About this task. Report every line of the entries that contains the word "Osprzęt".

Saved entries.
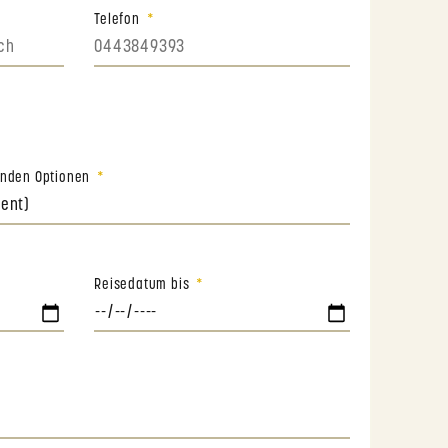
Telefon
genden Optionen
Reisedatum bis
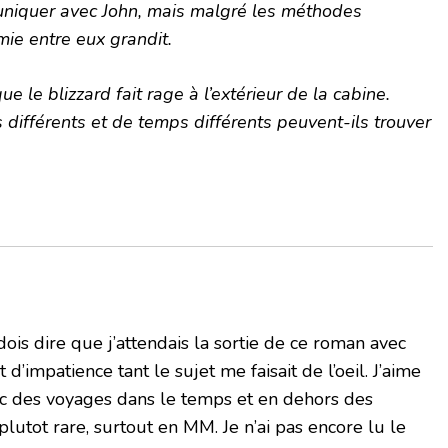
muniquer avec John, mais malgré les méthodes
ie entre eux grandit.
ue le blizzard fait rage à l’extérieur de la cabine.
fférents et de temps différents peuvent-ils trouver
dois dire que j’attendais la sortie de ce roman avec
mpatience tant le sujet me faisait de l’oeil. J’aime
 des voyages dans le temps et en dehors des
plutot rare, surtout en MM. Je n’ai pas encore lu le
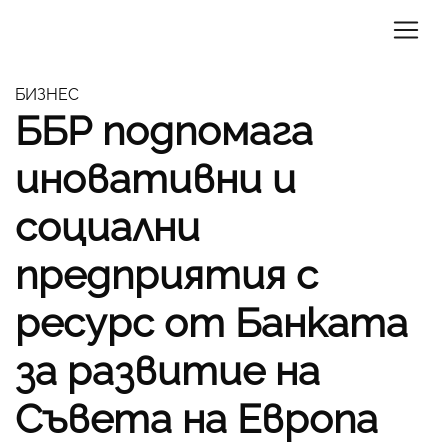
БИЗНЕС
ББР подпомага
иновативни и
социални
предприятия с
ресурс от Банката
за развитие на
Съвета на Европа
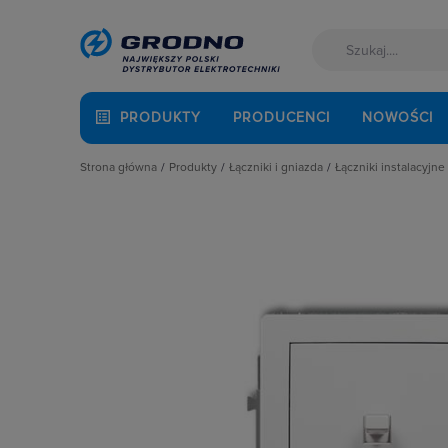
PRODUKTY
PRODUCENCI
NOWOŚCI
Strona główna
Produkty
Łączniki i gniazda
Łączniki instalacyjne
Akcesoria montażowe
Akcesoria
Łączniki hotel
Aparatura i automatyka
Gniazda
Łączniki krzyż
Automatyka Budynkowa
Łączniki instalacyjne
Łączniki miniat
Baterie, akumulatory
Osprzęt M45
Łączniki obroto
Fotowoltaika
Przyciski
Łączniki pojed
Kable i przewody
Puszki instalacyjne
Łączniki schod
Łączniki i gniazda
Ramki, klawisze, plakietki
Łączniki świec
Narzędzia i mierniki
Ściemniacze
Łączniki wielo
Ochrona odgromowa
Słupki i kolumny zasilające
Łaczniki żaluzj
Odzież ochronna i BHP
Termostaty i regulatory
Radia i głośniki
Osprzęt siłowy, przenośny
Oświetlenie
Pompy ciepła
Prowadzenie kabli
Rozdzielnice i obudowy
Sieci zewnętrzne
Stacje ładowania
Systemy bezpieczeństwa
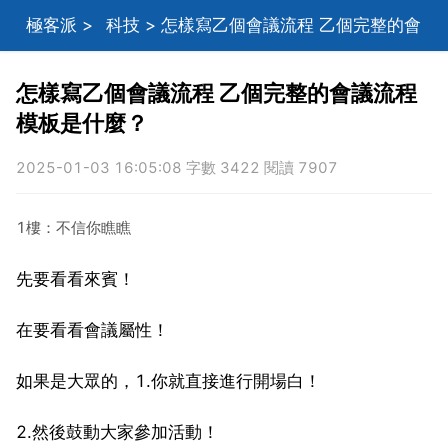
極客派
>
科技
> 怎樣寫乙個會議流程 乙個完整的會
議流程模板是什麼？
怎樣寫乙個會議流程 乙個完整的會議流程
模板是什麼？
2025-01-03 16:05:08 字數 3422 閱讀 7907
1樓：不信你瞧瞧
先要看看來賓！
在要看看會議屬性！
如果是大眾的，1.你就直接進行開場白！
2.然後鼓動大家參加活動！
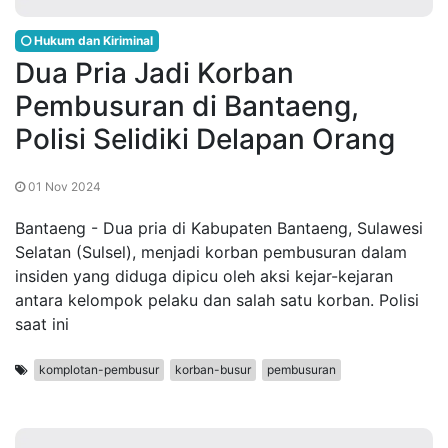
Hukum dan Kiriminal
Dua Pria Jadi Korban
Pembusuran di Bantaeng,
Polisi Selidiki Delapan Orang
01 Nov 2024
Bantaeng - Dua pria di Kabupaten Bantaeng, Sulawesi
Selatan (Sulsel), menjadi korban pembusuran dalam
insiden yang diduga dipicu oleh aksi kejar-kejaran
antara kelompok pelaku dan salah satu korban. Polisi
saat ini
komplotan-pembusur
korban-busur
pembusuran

Response to the exercise.
Osprzęt M45
Osprzęt siłowy, przenośny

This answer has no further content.